→ Task instructions
Copy out every entry precisely.

→ Supplied records
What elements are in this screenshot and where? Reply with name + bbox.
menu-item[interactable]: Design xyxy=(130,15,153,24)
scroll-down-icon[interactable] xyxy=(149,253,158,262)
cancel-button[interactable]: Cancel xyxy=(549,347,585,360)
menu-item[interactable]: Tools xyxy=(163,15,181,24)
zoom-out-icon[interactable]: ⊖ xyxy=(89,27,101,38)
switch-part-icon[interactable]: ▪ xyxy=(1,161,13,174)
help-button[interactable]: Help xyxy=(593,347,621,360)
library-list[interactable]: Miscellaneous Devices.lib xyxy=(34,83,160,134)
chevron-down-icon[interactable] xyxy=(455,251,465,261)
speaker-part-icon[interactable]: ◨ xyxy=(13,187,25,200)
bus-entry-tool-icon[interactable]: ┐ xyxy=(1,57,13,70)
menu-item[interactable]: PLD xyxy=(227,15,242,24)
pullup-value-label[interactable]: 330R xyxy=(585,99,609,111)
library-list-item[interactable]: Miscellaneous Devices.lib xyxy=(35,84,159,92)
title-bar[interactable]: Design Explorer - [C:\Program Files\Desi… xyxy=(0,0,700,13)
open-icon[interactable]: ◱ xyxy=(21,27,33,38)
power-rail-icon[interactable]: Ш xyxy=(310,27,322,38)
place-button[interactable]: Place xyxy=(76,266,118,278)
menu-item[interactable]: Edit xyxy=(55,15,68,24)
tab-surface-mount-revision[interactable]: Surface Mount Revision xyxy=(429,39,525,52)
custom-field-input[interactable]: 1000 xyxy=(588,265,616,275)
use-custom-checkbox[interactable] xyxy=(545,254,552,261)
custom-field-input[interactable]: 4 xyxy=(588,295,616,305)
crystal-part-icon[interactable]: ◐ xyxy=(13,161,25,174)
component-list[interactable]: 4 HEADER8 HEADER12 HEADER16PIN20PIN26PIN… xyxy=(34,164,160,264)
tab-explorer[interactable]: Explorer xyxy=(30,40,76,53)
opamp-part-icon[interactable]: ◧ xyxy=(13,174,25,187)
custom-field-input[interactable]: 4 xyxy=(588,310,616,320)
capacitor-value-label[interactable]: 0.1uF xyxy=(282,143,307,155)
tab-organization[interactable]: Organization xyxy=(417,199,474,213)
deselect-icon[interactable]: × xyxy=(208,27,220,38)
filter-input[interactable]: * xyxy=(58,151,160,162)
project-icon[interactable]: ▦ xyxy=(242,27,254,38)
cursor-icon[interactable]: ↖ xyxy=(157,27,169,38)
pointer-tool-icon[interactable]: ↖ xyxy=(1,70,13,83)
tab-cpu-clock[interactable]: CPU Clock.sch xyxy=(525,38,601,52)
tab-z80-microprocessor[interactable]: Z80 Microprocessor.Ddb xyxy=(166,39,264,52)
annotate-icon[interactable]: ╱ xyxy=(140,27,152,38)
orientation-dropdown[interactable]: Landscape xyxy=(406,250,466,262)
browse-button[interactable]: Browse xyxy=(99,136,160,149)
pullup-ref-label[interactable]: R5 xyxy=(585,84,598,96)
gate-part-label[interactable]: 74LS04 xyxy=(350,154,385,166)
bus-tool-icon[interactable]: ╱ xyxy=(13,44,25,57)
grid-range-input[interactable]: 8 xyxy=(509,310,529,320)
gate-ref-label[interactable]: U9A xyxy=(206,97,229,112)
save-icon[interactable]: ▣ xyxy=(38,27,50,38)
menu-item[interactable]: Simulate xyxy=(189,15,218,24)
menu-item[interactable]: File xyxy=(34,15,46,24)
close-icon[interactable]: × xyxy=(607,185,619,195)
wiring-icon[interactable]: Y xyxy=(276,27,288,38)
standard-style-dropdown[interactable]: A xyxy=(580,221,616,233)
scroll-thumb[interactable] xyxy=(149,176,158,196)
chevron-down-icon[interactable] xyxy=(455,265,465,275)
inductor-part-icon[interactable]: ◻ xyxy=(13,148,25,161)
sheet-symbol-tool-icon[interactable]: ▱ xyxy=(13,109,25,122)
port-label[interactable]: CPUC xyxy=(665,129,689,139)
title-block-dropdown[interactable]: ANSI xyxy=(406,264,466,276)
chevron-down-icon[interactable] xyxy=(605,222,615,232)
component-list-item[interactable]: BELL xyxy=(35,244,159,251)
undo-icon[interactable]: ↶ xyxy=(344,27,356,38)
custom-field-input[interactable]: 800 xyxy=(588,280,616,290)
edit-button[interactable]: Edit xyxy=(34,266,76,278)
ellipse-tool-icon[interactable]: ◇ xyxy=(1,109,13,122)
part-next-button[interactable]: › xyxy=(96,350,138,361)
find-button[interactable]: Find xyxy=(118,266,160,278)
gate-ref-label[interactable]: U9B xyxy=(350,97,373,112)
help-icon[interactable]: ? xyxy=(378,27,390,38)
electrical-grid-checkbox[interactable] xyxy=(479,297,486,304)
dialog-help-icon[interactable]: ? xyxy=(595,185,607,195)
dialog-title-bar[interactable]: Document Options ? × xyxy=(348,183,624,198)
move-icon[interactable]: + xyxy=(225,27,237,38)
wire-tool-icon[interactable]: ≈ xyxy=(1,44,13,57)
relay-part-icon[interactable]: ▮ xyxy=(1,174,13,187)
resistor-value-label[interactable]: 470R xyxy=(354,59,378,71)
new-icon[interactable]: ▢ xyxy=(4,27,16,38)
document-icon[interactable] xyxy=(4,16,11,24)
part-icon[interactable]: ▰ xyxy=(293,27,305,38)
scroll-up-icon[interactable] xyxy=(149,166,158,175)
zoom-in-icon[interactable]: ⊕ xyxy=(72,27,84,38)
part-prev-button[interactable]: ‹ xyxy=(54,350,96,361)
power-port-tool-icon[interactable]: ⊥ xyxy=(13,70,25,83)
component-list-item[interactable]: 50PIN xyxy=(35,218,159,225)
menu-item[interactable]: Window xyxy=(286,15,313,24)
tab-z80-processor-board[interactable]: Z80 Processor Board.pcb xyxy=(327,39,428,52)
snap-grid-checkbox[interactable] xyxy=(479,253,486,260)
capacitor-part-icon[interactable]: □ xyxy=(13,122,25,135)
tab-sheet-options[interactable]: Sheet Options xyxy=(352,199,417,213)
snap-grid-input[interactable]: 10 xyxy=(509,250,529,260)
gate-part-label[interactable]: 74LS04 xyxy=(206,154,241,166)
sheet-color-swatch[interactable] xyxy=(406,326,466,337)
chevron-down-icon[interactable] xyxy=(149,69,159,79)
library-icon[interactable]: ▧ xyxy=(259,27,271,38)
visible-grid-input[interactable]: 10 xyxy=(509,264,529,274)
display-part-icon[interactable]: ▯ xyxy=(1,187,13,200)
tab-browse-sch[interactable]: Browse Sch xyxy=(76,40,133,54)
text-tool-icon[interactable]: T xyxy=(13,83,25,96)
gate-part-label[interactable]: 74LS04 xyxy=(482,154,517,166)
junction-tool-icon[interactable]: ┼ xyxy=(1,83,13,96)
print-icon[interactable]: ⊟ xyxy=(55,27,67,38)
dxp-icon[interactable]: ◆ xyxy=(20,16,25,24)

→ Answer to the problem
What elements are in this screenshot and where? Reply with name + bbox.
menu-item[interactable]: Design xyxy=(130,15,153,24)
scroll-down-icon[interactable] xyxy=(149,253,158,262)
cancel-button[interactable]: Cancel xyxy=(549,347,585,360)
menu-item[interactable]: Tools xyxy=(163,15,181,24)
zoom-out-icon[interactable]: ⊖ xyxy=(89,27,101,38)
switch-part-icon[interactable]: ▪ xyxy=(1,161,13,174)
help-button[interactable]: Help xyxy=(593,347,621,360)
library-list[interactable]: Miscellaneous Devices.lib xyxy=(34,83,160,134)
chevron-down-icon[interactable] xyxy=(455,251,465,261)
speaker-part-icon[interactable]: ◨ xyxy=(13,187,25,200)
bus-entry-tool-icon[interactable]: ┐ xyxy=(1,57,13,70)
menu-item[interactable]: PLD xyxy=(227,15,242,24)
pullup-value-label[interactable]: 330R xyxy=(585,99,609,111)
library-list-item[interactable]: Miscellaneous Devices.lib xyxy=(35,84,159,92)
title-bar[interactable]: Design Explorer - [C:\Program Files\Desi… xyxy=(0,0,700,13)
open-icon[interactable]: ◱ xyxy=(21,27,33,38)
power-rail-icon[interactable]: Ш xyxy=(310,27,322,38)
place-button[interactable]: Place xyxy=(76,266,118,278)
menu-item[interactable]: Edit xyxy=(55,15,68,24)
tab-surface-mount-revision[interactable]: Surface Mount Revision xyxy=(429,39,525,52)
custom-field-input[interactable]: 1000 xyxy=(588,265,616,275)
use-custom-checkbox[interactable] xyxy=(545,254,552,261)
custom-field-input[interactable]: 4 xyxy=(588,295,616,305)
crystal-part-icon[interactable]: ◐ xyxy=(13,161,25,174)
component-list[interactable]: 4 HEADER8 HEADER12 HEADER16PIN20PIN26PIN… xyxy=(34,164,160,264)
tab-explorer[interactable]: Explorer xyxy=(30,40,76,53)
opamp-part-icon[interactable]: ◧ xyxy=(13,174,25,187)
custom-field-input[interactable]: 4 xyxy=(588,310,616,320)
capacitor-value-label[interactable]: 0.1uF xyxy=(282,143,307,155)
tab-organization[interactable]: Organization xyxy=(417,199,474,213)
deselect-icon[interactable]: × xyxy=(208,27,220,38)
filter-input[interactable]: * xyxy=(58,151,160,162)
project-icon[interactable]: ▦ xyxy=(242,27,254,38)
cursor-icon[interactable]: ↖ xyxy=(157,27,169,38)
pointer-tool-icon[interactable]: ↖ xyxy=(1,70,13,83)
tab-cpu-clock[interactable]: CPU Clock.sch xyxy=(525,38,601,52)
tab-z80-microprocessor[interactable]: Z80 Microprocessor.Ddb xyxy=(166,39,264,52)
annotate-icon[interactable]: ╱ xyxy=(140,27,152,38)
orientation-dropdown[interactable]: Landscape xyxy=(406,250,466,262)
browse-button[interactable]: Browse xyxy=(99,136,160,149)
pullup-ref-label[interactable]: R5 xyxy=(585,84,598,96)
gate-part-label[interactable]: 74LS04 xyxy=(350,154,385,166)
bus-tool-icon[interactable]: ╱ xyxy=(13,44,25,57)
grid-range-input[interactable]: 8 xyxy=(509,310,529,320)
gate-ref-label[interactable]: U9A xyxy=(206,97,229,112)
save-icon[interactable]: ▣ xyxy=(38,27,50,38)
menu-item[interactable]: Simulate xyxy=(189,15,218,24)
menu-item[interactable]: File xyxy=(34,15,46,24)
close-icon[interactable]: × xyxy=(607,185,619,195)
wiring-icon[interactable]: Y xyxy=(276,27,288,38)
standard-style-dropdown[interactable]: A xyxy=(580,221,616,233)
scroll-thumb[interactable] xyxy=(149,176,158,196)
chevron-down-icon[interactable] xyxy=(455,265,465,275)
inductor-part-icon[interactable]: ◻ xyxy=(13,148,25,161)
sheet-symbol-tool-icon[interactable]: ▱ xyxy=(13,109,25,122)
port-label[interactable]: CPUC xyxy=(665,129,689,139)
title-block-dropdown[interactable]: ANSI xyxy=(406,264,466,276)
chevron-down-icon[interactable] xyxy=(605,222,615,232)
component-list-item[interactable]: BELL xyxy=(35,244,159,251)
undo-icon[interactable]: ↶ xyxy=(344,27,356,38)
custom-field-input[interactable]: 800 xyxy=(588,280,616,290)
edit-button[interactable]: Edit xyxy=(34,266,76,278)
ellipse-tool-icon[interactable]: ◇ xyxy=(1,109,13,122)
part-next-button[interactable]: › xyxy=(96,350,138,361)
find-button[interactable]: Find xyxy=(118,266,160,278)
gate-ref-label[interactable]: U9B xyxy=(350,97,373,112)
help-icon[interactable]: ? xyxy=(378,27,390,38)
electrical-grid-checkbox[interactable] xyxy=(479,297,486,304)
dialog-help-icon[interactable]: ? xyxy=(595,185,607,195)
dialog-title-bar[interactable]: Document Options ? × xyxy=(348,183,624,198)
move-icon[interactable]: + xyxy=(225,27,237,38)
wire-tool-icon[interactable]: ≈ xyxy=(1,44,13,57)
relay-part-icon[interactable]: ▮ xyxy=(1,174,13,187)
resistor-value-label[interactable]: 470R xyxy=(354,59,378,71)
new-icon[interactable]: ▢ xyxy=(4,27,16,38)
document-icon[interactable] xyxy=(4,16,11,24)
part-icon[interactable]: ▰ xyxy=(293,27,305,38)
scroll-up-icon[interactable] xyxy=(149,166,158,175)
zoom-in-icon[interactable]: ⊕ xyxy=(72,27,84,38)
part-prev-button[interactable]: ‹ xyxy=(54,350,96,361)
power-port-tool-icon[interactable]: ⊥ xyxy=(13,70,25,83)
component-list-item[interactable]: 50PIN xyxy=(35,218,159,225)
menu-item[interactable]: Window xyxy=(286,15,313,24)
tab-z80-processor-board[interactable]: Z80 Processor Board.pcb xyxy=(327,39,428,52)
snap-grid-checkbox[interactable] xyxy=(479,253,486,260)
capacitor-part-icon[interactable]: □ xyxy=(13,122,25,135)
tab-sheet-options[interactable]: Sheet Options xyxy=(352,199,417,213)
snap-grid-input[interactable]: 10 xyxy=(509,250,529,260)
gate-part-label[interactable]: 74LS04 xyxy=(206,154,241,166)
sheet-color-swatch[interactable] xyxy=(406,326,466,337)
chevron-down-icon[interactable] xyxy=(149,69,159,79)
library-icon[interactable]: ▧ xyxy=(259,27,271,38)
visible-grid-input[interactable]: 10 xyxy=(509,264,529,274)
display-part-icon[interactable]: ▯ xyxy=(1,187,13,200)
tab-browse-sch[interactable]: Browse Sch xyxy=(76,40,133,54)
text-tool-icon[interactable]: T xyxy=(13,83,25,96)
gate-part-label[interactable]: 74LS04 xyxy=(482,154,517,166)
junction-tool-icon[interactable]: ┼ xyxy=(1,83,13,96)
print-icon[interactable]: ⊟ xyxy=(55,27,67,38)
dxp-icon[interactable]: ◆ xyxy=(20,16,25,24)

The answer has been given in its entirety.